Pero aún hay más. Dentro de esa Castilla, a caballo entre las que se han dado en llamar la Nueva y la Vieja (para mí, que las, dos son igual de viejas; pero en. fin, sigamos) se encuentra una tierra que coge la raíz y el fundamento de Castilla, pero que es, en realidad, un ser aparte, diferente y con una vida propia, dilatad, y grandiosa: ya todos sabéis que me estoy refiriendo a Guadalajara, a nuestra provincia encaramada en la Meseta, amiga, del Sol y del viento; mezcla de hombre y mujer; amasijo de trigos, jabalíes, corderos y roquedas; mora y cristiana; azul y gris; y parda, y transparente. Y mil cosas más que siempre se me olvidan cuando pienso en ella.

Sí, amigos. Guadalajara es tierra única. Su paisaje, uno y mucho al mismo, tiempo, que puede parecer más o menos hosco, más o menos embriagador, tiene al menos la valentía de no copiar a nadie: de ser él mismo, sin ayudas ni postizos.

El paisaje de Guadalajara es cada día más grande. Cada vez hay más soledad por sus montes y sus ríos; más azul en su cielo y más gris en sus sierras. El paisaje de Guadalajara se está quedando cada día más solo, más abandonado de todos. No pierde nada por eso. Al contrario: tiene más ganas de hablar cando se encuentra con alguien, porque cada vez son menos los que le dirigen la palabra. Y por eso su deber es más limpio, más claro, más transparente.

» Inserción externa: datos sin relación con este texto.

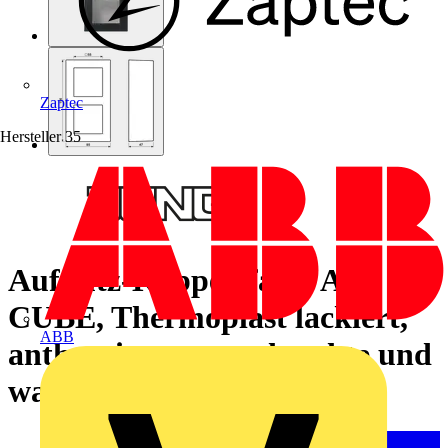
Zaptec
Hersteller
35
Aufputz-Kappe 2fach, A
CUBE, Thermoplast lackiert,
ABB
anthrazit matt, senkrechte und
waagerechte Montage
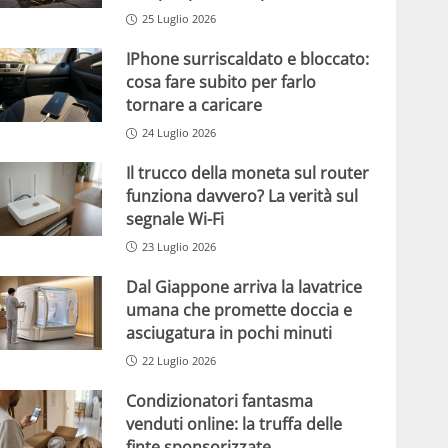
25 Luglio 2026
IPhone surriscaldato e bloccato:
cosa fare subito per farlo
tornare a caricare
24 Luglio 2026
Il trucco della moneta sul router
funziona davvero? La verità sul
segnale Wi-Fi
23 Luglio 2026
Dal Giappone arriva la lavatrice
umana che promette doccia e
asciugatura in pochi minuti
22 Luglio 2026
Condizionatori fantasma
venduti online: la truffa delle
finte sponsorizzate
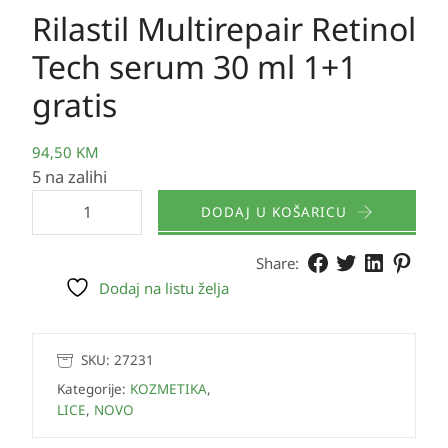
Rilastil Multirepair Retinol
Tech serum 30 ml 1+1
gratis
94,50
KM
5 na zalihi
DODAJ U KOŠARICU
Share:
Dodaj na listu želja
SKU:
27231
Kategorije:
KOZMETIKA
,
LICE
,
NOVO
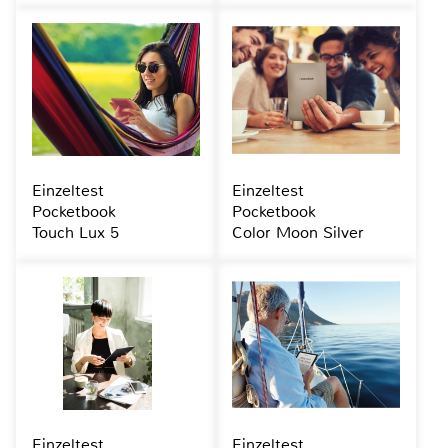
Einzeltest
Einzeltest
Pocketbook
Pocketbook
Touch Lux 5
Color Moon Silver
Einzeltest
Einzeltest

Nuestro paisaje está aún por descubrir. Cuando algún famoso hombre de letras ha dicho que Guadalajara es, si no la que más, sí una de las más hermosas regiones de España, o se le ha tachado de loco, o se le ha mirado con una sonrisa condescendiente y se le ha olvidado, o se ha creído que decía eso únicamente por llamar la atención. Nosotros sabemos que esos elogios por Guadalajara, por su paisaje y su gente, por sus lejanos pueblos y su melancolía suave, son verdaderos, y los agradecemos. Pero tampoco nos debe preocupar demasiado el que no se nos haga caso. Porque si vosotros tenéis en vuestra casa una pintura de mucho mérito y gran belleza, y decís a vuestros amigos: ‑ ¡Venid a ver la pintura que tengo en mi casa! ¡Es de mucho mérito y de gran belleza! ¡Os gustará, os lo aseguro!‑ Y ellos no vienen, ni os hacen caso (incluso hasta se ríen un poco de vosotros), ¿Os enojaréis Por ello? Estoy seguro que no. No hay que tomar disgusto de las palabras livianas, hirientes a veces, de los que sólo andan a su interés. Diríais: ‑Bueno, vosotros os lo perdéis‑. Y en vuestra casa, tranquilamente, gozaríais la emoción de contemplar vuestra valiosa y bella pintura.

Igual os digo de Guadalajara. Aquí está nuestro paisaje, grandote y buenazo, Esperando. Esperando a todos vosotros. Pocos, pero con buenas intenciones. No os defraudará, os lo aseguro.